Korupsi tumbuh subur jika kewenangan KPK digunduli
KPK terancam kesulitan menyadap calon tersangka korupsi.
Masyarakat Transparansi Aceh (MaTA) mengecam rencana revisi Undang-undang Komisi Pemberantasan Korupsi (KPK). Rencana revisi ini dinilai bentuk pelemahan KPK yang hendak dilakukan Dewan Perwakilan Rakyat (DPR).
Koordinator MaTA Alfian menilai, pasal-pasal dalam draf revisi Undang-Undang Nomor 30 Tahun 1999 tentang KPK ini lambat laun akan mematikan lembaga antikorupsi tersebut. Sehingga korupsi diprediksikan akan tumbuh subur bila kewenangan KPK digundulkan.
"DPR saat ini tengah menabuh genderang perang terhadap pemberantasan korupsi.
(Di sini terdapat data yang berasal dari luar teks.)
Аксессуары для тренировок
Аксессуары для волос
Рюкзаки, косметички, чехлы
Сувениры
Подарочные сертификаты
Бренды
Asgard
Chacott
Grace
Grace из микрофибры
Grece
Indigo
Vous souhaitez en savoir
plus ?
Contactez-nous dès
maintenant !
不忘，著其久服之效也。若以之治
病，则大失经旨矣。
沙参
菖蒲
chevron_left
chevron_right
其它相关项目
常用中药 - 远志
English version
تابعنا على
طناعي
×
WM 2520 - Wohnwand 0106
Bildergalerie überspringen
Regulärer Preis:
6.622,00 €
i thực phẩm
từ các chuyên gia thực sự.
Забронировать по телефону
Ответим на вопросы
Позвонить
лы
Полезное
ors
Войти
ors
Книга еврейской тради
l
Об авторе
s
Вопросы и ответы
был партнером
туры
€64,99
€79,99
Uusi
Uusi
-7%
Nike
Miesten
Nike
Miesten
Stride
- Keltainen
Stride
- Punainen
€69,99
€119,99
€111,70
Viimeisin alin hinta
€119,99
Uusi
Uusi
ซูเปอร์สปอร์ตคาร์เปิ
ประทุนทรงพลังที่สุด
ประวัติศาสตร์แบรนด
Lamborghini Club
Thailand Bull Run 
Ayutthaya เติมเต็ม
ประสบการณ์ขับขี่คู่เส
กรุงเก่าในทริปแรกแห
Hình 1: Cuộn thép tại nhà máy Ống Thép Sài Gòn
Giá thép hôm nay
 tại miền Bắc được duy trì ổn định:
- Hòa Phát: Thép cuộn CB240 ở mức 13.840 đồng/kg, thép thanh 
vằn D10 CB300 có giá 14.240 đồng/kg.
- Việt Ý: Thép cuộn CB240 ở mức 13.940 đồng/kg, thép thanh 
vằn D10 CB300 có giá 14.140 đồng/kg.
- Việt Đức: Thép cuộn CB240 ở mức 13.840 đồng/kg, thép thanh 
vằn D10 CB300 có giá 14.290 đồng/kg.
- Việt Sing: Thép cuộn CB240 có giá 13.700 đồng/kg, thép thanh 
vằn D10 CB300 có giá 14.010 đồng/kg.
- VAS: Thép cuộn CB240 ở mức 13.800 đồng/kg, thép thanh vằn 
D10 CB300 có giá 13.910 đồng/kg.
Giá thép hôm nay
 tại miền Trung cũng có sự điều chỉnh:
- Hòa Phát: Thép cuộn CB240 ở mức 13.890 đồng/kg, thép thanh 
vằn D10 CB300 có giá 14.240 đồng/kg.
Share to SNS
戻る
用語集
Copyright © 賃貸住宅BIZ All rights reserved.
Revisi UU KPK secara substansial mencoba mematikan KPK secara perlahan," kata Alfian di Banda Aceh, Rabu (7/10).
MaTA mencatat sejumlah poin dari draf tersebut yang menjurus pada pelemahan KPK. Pertama, mengenai pasal 5 yang mengatur pembatasan usia KPK yang hanya 12 tahun sejak Undang-undang tersebut diberlakukan.
"Sepertinya DPR salah menafsirkan KPK sebagai lembaga ad hoc, disamping tak mempertimbangkan putusan MK yang menyatakan KPK sebagai lembaga yang constitutionally important," tukasnya.
Katanya, draf revisi itu juga menunjukkan bahwa KPK tidak memiliki wewenang penuntutan dan pengawasan.
Menurutnya, pembatasan tersebut akan mengamputasi kewenangan penindakan KPK. Terlebih lagi, dalam draf itu disebutkan bahwa KPK berwenang mengeluarkan surat perintah penghentian penyidikan (SP3) seperti Polri dan Kejaksaan.
Padahal, dalam UU KPK saat ini, lembaga ini tidak memiliki kewenangan tersebut. Karena penyadapan juga harus izin pengadilan. Ini akan menyulitkan OTT (operasi tangkap tangan) KPK karena harus berurusan dengan birokrasi di pengadilan.
Selain itu, pada salah satu pasalnya disebutkan bahwa kasus yang ditangani KPK harus yang menyebabkan kerugian negara sebesar Rp 50 miliar. Hal ini jelas akan mempersempit ruang KPK dalam fungsi penindakan korupsi.
KPK juga tidak dapat merekrut pegawai, termasuk penyidik secara mandiri. Dalam pasal tersebut, KPK diharuskan merekrut pegawai dari Polri, Kejaksaan, dan BPKP.
"Negara ini dibangun bukan untuk maju dan sejahtera rakyatnya, tapi hanya untuk kebebasan para politisi dan kekuasaan. Pelemahan KPK sudah didesain sudah sangat lama, baik dengan pola kriminalisasi maupun secara regulasi yaitu dengan merevisi KUHAP dan UU KPK," tegasnya.
Alfian juga mengingatkan bahwa rakyat Indonesia juga penting mencatat partai-partai yang mencoba melumpuhkan KPK saat ini. Partai-partai itu sekarang lagi menyusun draf UU untuk pengampunan terhadap koruptor.
"Ini suatu peristiwa di mana koruptor come back dan penting bagi rakyat untuk menyelamatkan kewenangan KPK," tutupnya.